Fighting Sepsis Requires Cultural Buy-In
It is important to note that not all hospitals are alike, so when considering a new approach for combating sepsis, both hospitals and their third-party partners must keep culture, clinical workflow and business operations in mind.  

Cultural buy-in is a critical predictor of the success of any new initiative, as is physician trust. When taking an analytical approach to fight sepsis, clinical deficiencies may be exposed, but such areas of weakness present opportunities for learning.

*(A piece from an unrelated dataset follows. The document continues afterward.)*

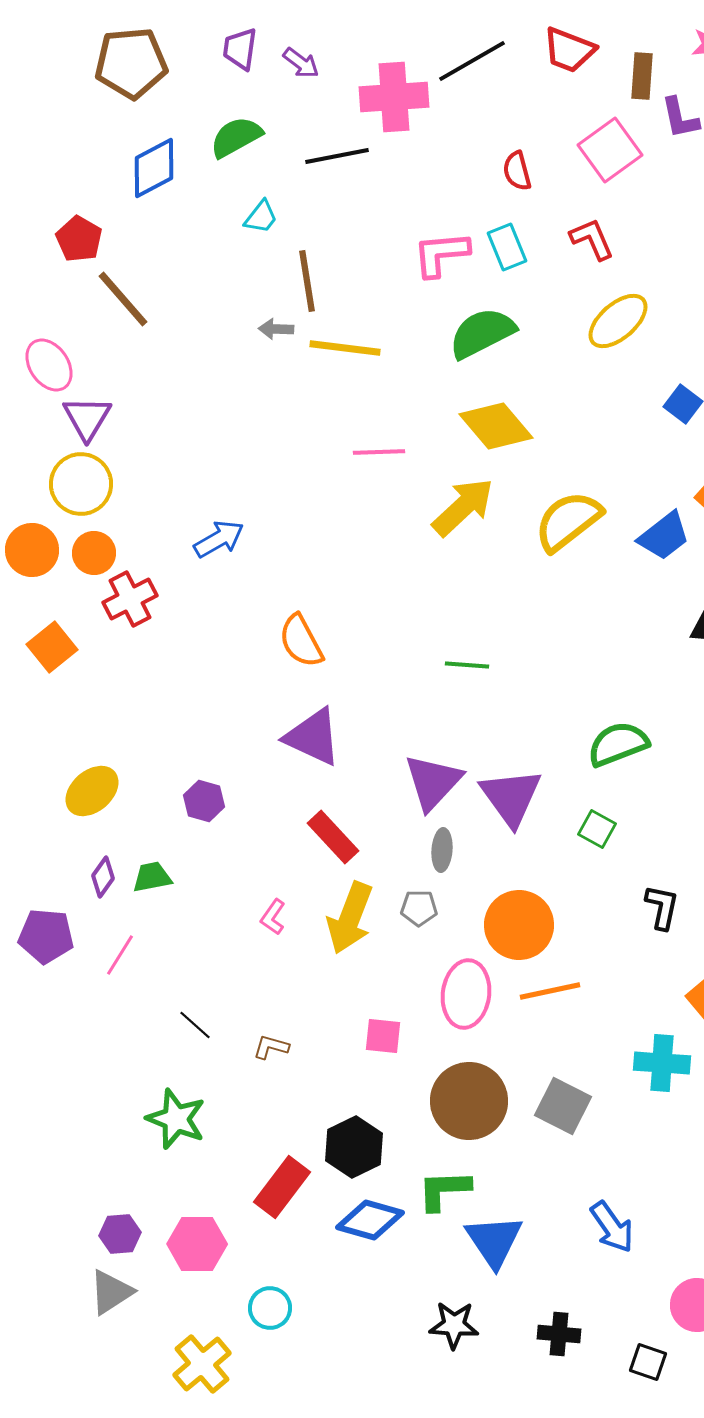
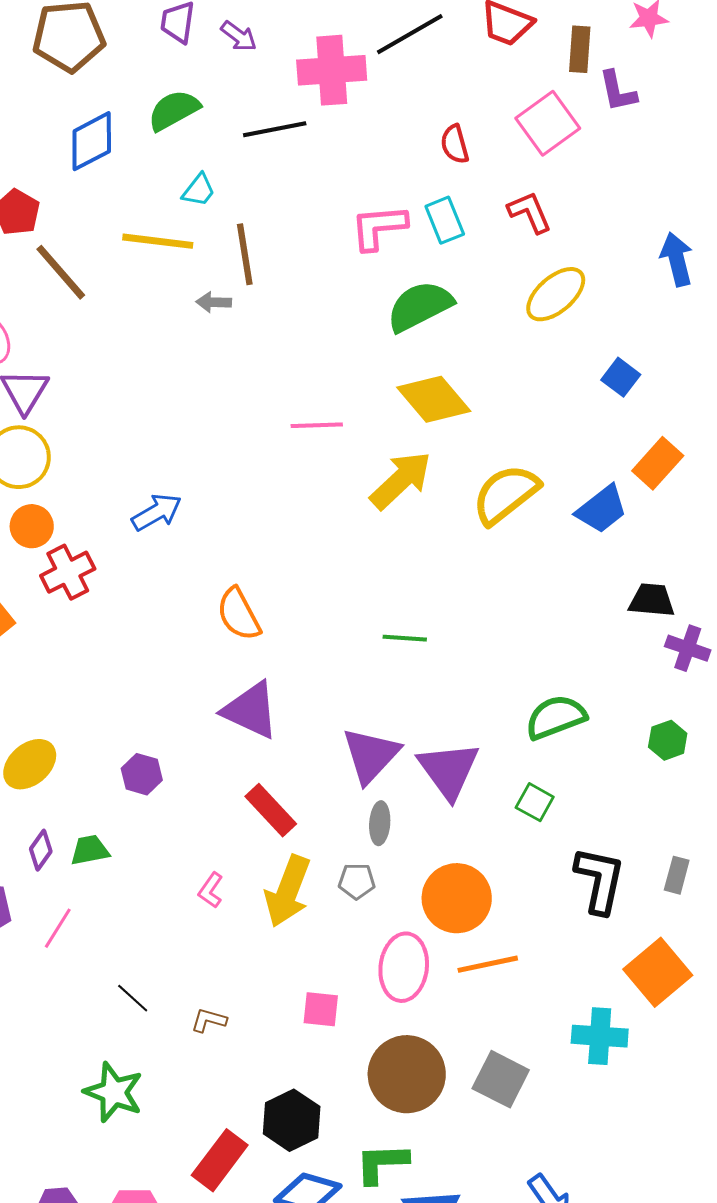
yellow line: (345, 348) -> (158, 241), moved
black L-shape: (662, 907) -> (600, 880), size x1.5

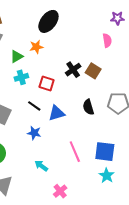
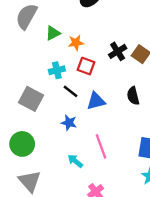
orange star: (36, 47) -> (76, 43), moved
cyan cross: (21, 77) -> (57, 70), moved
pink line: (75, 152) -> (101, 146), moved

Enemies to cultural buy in include over-alerting and data gaps. 

"Because VigiLanz is able to leverage many disparate elements of the patient's electronic chart and work easily with data gaps and non-standardization issues, we are able to customize performance improvement efforts to the specific needs of individual hospital systems across the continuum of care," says Ms. Pur.

Conclusion
The fact alone that the number of people dying of sepsis in hospitals is rising is indication enough that the U.S. healthcare system is in great need of change regarding sepsis diagnosis and intervention. Furthermore, hospitals' financial health is on the line if they are unable to manage the problem effectively. With the new CMS bundle tying sepsis treatment to reimbursement, this financial impetus is even greater.

As technology evolves and clinicians' and operations managers' capacity for using data insights proactively — instead of retrospectively — increases, hospitals can be empowered to take control and gain an edge in the fight against sepsis. With targeted real-time alerting, workflow automation and predictive analytics, clinicians can fulfill the IOM's guidelines for early and timely intervention as effectively as possible.